Absence of paired real data: It is nearly impossible to obtain paired hazy/clear images of the same real scene, rendering conventional supervised fine-tuning infeasible.

High cost of full fine-tuning: For Transformer-based dehazing models, updating all parameters is time-consuming and prone to overfitting on limited adaptation data.

Limitations of prior methods: - Domain adaptation methods (DA-dehazing, USID-Net) rely on CycleGAN-style translation, which suffers from training instability and may introduce artifacts. - LoRA fine-tuning reduces parameter count, but the choice of which layers to insert LoRA into is critical — random or uniform placement is far from optimal.

Core Problem

How can a dehazing model pretrained on synthetic data be adapted to real haze scenes at minimal training cost, without any real paired supervision?
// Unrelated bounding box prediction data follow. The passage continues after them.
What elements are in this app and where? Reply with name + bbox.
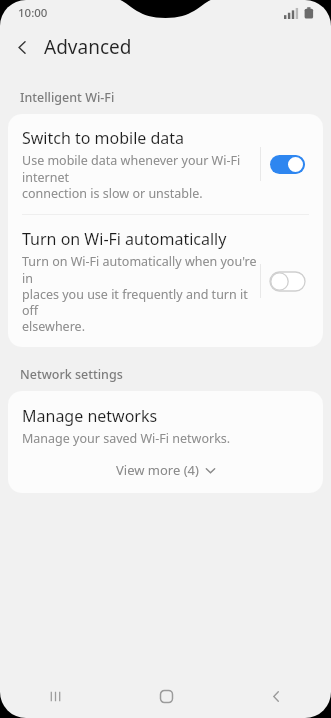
button[interactable]: Turn on Wi-Fi automatically: [8, 215, 323, 347]
staticText: Turn on Wi-Fi automatically: [22, 228, 227, 250]
button[interactable]: Toggle on: [261, 142, 313, 186]
staticText: Intelligent Wi-Fi: [20, 89, 115, 106]
button[interactable]: Recents: [0, 674, 111, 718]
staticText: Switch to mobile data: [22, 127, 185, 149]
staticText: Manage your saved Wi-Fi networks.: [22, 430, 231, 447]
button[interactable]: Back: [221, 674, 331, 718]
staticText: Use mobile data whenever your Wi-Fi inte…: [22, 152, 260, 201]
button[interactable]: View more (4): [8, 457, 323, 493]
staticText: Advanced: [44, 34, 132, 60]
staticText: Manage networks: [22, 405, 158, 427]
staticText: Network settings: [20, 366, 123, 383]
staticText: Turn on Wi-Fi automatically when you're …: [22, 253, 260, 334]
staticText: View more (4): [116, 461, 199, 479]
button[interactable]: Back: [0, 26, 44, 68]
staticText: 10:00: [18, 5, 48, 21]
button[interactable]: Switch to mobile data: [8, 114, 323, 214]
button[interactable]: Manage networks: [8, 391, 323, 457]
button[interactable]: Home: [111, 674, 221, 718]
button[interactable]: Toggle off: [261, 259, 313, 303]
Two sub-problems must be addressed: 1. Design of an unsupervised optimization objective in the absence of real ground truth. 2. Automated and optimal selection of LoRA insertion layers.

Method

H2C Loss: Haze-to-Clear Text-Guided Loss

Core idea: The CLIP-pretrained vision-language alignment space is leveraged to construct a semantic direction from "hazy" to "clear" as an unsupervised dehazing signal.

Defining positive and negative text prompts: - \(T_{\text{pos}}\) (positive/clear): "a clear photo", "a bright image", "a high-quality photo" - \(T_{\text{neg}}\) (negative/hazy): "a hazy photo", "a foggy image", "a blurry photo"

Semantic direction computation:

Image-domain direction: \(\Delta V_{\text{img}} = V_{\text{out}} - V_{\text{in}}\)

where \(V_{\text{out}} = \text{CLIP}_{\text{img}}(\hat{J})\) is the CLIP image feature of the dehazed output and \(V_{\text{in}} = \text{CLIP}_{\text{img}}(I)\) is the feature of the hazy input.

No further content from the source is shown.